Court slashes ScottishPower’s £1.75m fine by £550k on appeal
The £1.75m fine handed out to energy firm Scottish Power Generation (SPG) after a worker was scalded at Longannet Power Station has been reduced by the High Court of Justiciary.
David Roscoe, a plant controller at the company’s now decommissioned power station in Alloa, Scotland, was engulfed in high-temperature steam and severely burned while inspecting a faulty drain valve in October 2013. The valve opened unexpectedly, releasing high-pressure steam.
On 31 May this year, Dunfermline Sheriff Court was told that SPG had been aware of the defective valve, but failed to repair the fault or replace the equipment. The company pleaded guilty to breaching s 2(1) of the Health and Safety at Work Act and was fined £1.75m, reduced from £2.5m for the early guilty plea.
As IOSH Magazine previously reported, SPG lodged an appeal against the financial penalty in July. The court has allowed the appeal and will reduce the fine by £550,000.
The new sentencing guidelines, which were published in November 2015 and introduced on 1 February this year for health and safety breaches, do not apply in Scotland and the appeal raised the issue of the extent to which the Scottish courts should have regard to them.

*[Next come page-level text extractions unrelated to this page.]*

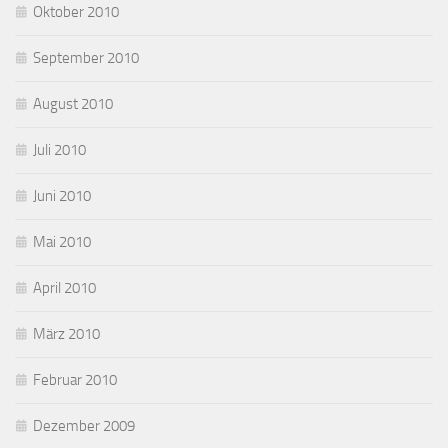
Oktober 2010
September 2010
August 2010
Juli 2010
Juni 2010
Mai 2010
April 2010
März 2010
Februar 2010
Dezember 2009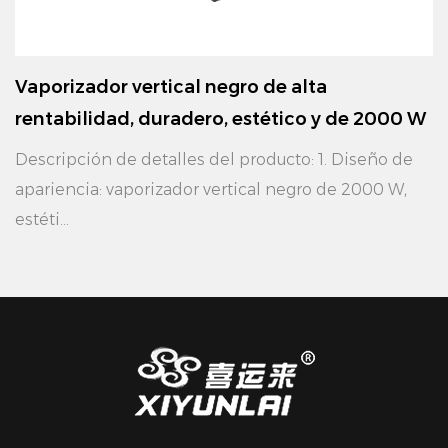
Vaporizador vertical negro de alta
rentabilidad, duradero, estético y de 2000 W
Descripción de detalles del producto: 1. Diseño de
apariencia: vaporizador vertical negro de 2000 W,
estéti...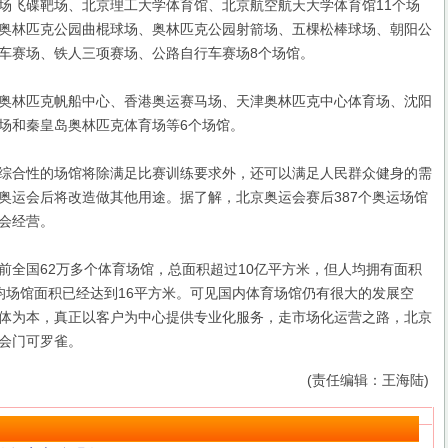
场飞碟靶场、北京理工大学体育馆、北京航空航天大学体育馆11个场
奥林匹克公园曲棍球场、奥林匹克公园射箭场、五棵松棒球场、朝阳公
车赛场、铁人三项赛场、公路自行车赛场8个场馆。
林匹克帆船中心、香港奥运赛马场、天津奥林匹克中心体育场、沈阳
场和秦皇岛奥林匹克体育场等6个场馆。
合性的场馆将除满足比赛训练要求外，还可以满足人民群众健身的需
奥运会后将改造做其他用途。据了解，北京奥运会赛后387个奥运场馆
会经营。
国62万多个体育场馆，总面积超过10亿平方米，但人均拥有面积
均场馆面积已经达到16平方米。可见国内体育场馆仍有很大的发展空
体为本，真正以客户为中心提供专业化服务，走市场化运营之路，北京
会门可罗雀。
(责任编辑：王海陆)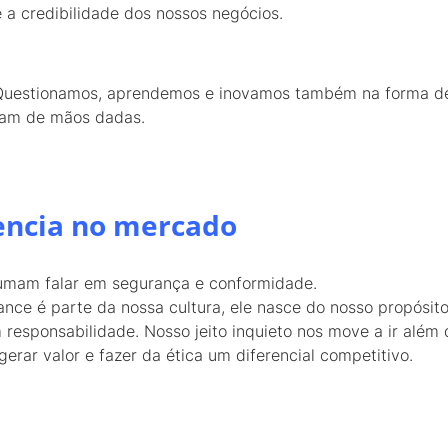
 a credibilidade dos nossos negócios.
Questionamos, aprendemos e inovamos também na forma de
ndam de mãos dadas.
encia no mercado
umam falar em segurança e conformidade.
nce é parte da nossa cultura, ele nasce do nosso propósito
responsabilidade. Nosso jeito inquieto nos move a ir além 
gerar valor e fazer da ética um diferencial competitivo.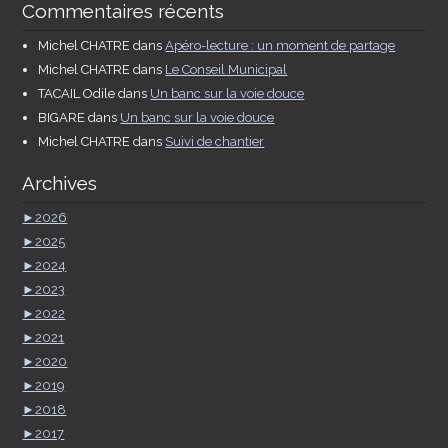
Commentaires récents
Michel CHATRE
dans
Apéro-lecture : un moment de partage
Michel CHATRE
dans
Le Conseil Municipal
TACAIL Odile
dans
Un banc sur la voie douce
BIGARE
dans
Un banc sur la voie douce
Michel CHATRE
dans
Suivi de chantier
Archives
►
2026
►
2025
►
2024
►
2023
►
2022
►
2021
►
2020
►
2019
►
2018
►
2017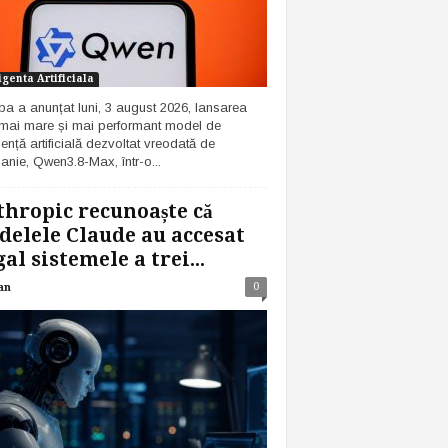
igenta Artificiala
ba a anunțat luni, 3 august 2026, lansarea
 mai mare și mai performant model de
gență artificială dezvoltat vreodată de
nie, Qwen3.8-Max, într-o...
hropic recunoaște că
elele Claude au accesat
gal sistemele a trei...
0
an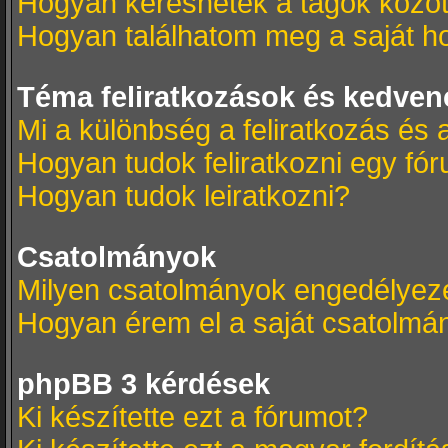
Hogyan kereshetek a tagok közöt
Hogyan találhatom meg a saját h
Téma feliratkozások és kedven
Mi a különbség a feliratkozás és 
Hogyan tudok feliratkozni egy fó
Hogyan tudok leiratkozni?
Csatolmányok
Milyen csatolmányok engedélyez
Hogyan érem el a saját csatolmá
phpBB 3 kérdések
Ki készítette ezt a fórumot?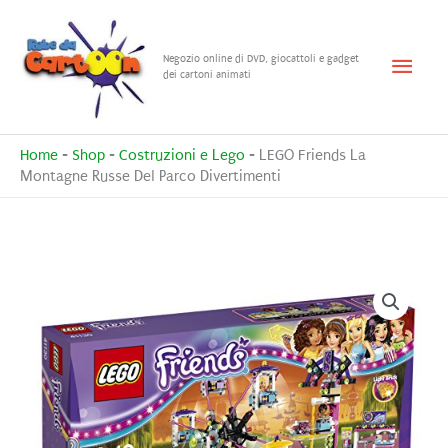
Vai
al
Menu
Negozio online di DVD, giocattoli e gadget
contenuto
dei cartoni animati
princ
Home
-
Shop
-
Costruzioni e Lego
-
LEGO Friends La
Montagne Russe Del Parco Divertimenti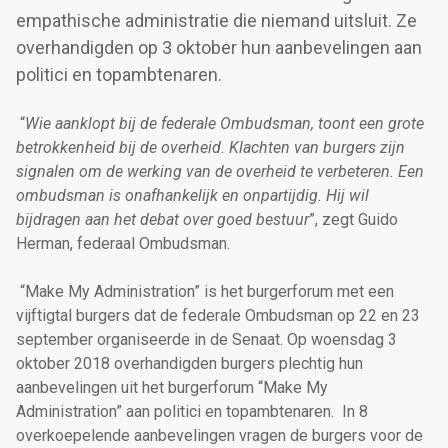
empathische administratie die niemand uitsluit. Ze
overhandigden op 3 oktober hun aanbevelingen aan
politici en topambtenaren.
“
Wie aanklopt bij de federale Ombudsman, toont een grote
betrokkenheid bij de overheid. Klachten van burgers zijn
signalen om de werking van de overheid te verbeteren. Een
ombudsman is onafhankelijk en onpartijdig. Hij wil
bijdragen aan het debat over goed bestuur
”, zegt Guido
Herman, federaal Ombudsman.
“Make My Administration” is het burgerforum met een
vijftigtal burgers dat de federale Ombudsman op 22 en 23
september organiseerde in de Senaat. Op woensdag 3
oktober 2018 overhandigden burgers plechtig hun
aanbevelingen uit het burgerforum “Make My
Administration” aan politici en topambtenaren. In 8
overkoepelende aanbevelingen vragen de burgers voor de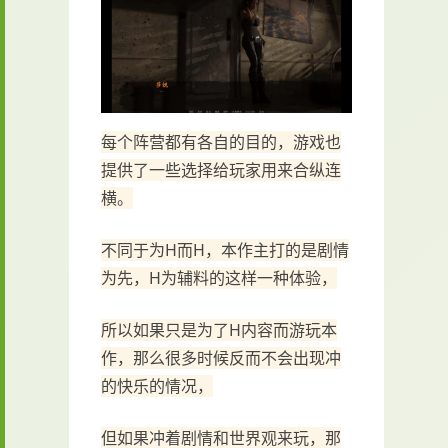
每个阵营都有各自的目的，游戏也
提供了一些选择给玩家用来合纵连
横。
不同于为H而H，本作主打的是剧情
为先，H为辅料的这样一种体验，
所以如果只是为了H内容而游玩本
作，那么很多时候反而不会出现冲
的快乐的情况，
但如果冲着剧情和世界观来玩，那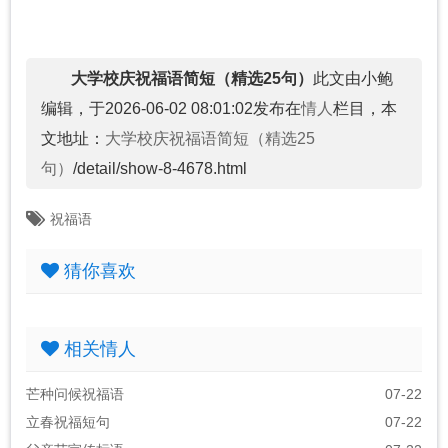
大学校庆祝福语简短（精选25句）
此文由小鲍
编辑，于2026-06-02 08:01:02发布在
情人
栏目，本
文地址：
大学校庆祝福语简短（精选25
句）
/detail/show-8-4678.html
祝福语
猜你喜欢
相关情人
芒种问候祝福语
07-22
立春祝福短句
07-22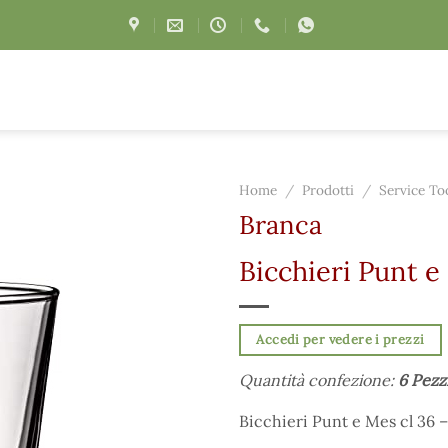
Home
/
Prodotti
/
Service To
Branca
Bicchieri Punt e
Accedi per vedere i prezzi
Quantità confezione:
6 Pezz
Bicchieri Punt e Mes cl 36 –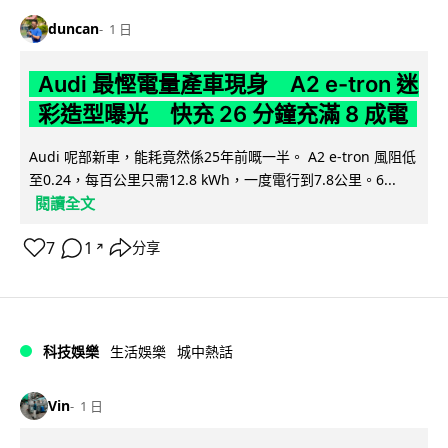
duncan
1 日
Audi 最慳電量產車現身 A2 e-tron 迷
彩造型曝光 快充 26 分鐘充滿 8 成電
Audi 呢部新車，能耗竟然係25年前嘅一半。 A2 e-tron 風阻低
至0.24，每百公里只需12.8 kWh，一度電行到7.8公里。6...
閱讀全文
7
1
分享
↗
科技娛樂
生活娛樂
城中熱話
Vin
1 日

Sheriff Charles MacNair did use the 2015 guidelines as a reference when sentencing SPG. He determined that the company’s culpability was “high”, harm category 2 (seriousness of harm risked was level B, “high” likelihood) and that the size of the organisation fell within the “very large” category as its turnover exceeded £50m. The starting point for the fine was therefore £1.1m, with a range between £550,000 and £2.9m.
SPG raised four grounds of appeal. One was that the sheriff should not have regarded the 2015 guidelines, “which vastly increased the level of fines” and instead ought to have referred to the previous guidelines issued by the Sentencing Guidelines Council for sentencing organisations on or after 15 February 2010.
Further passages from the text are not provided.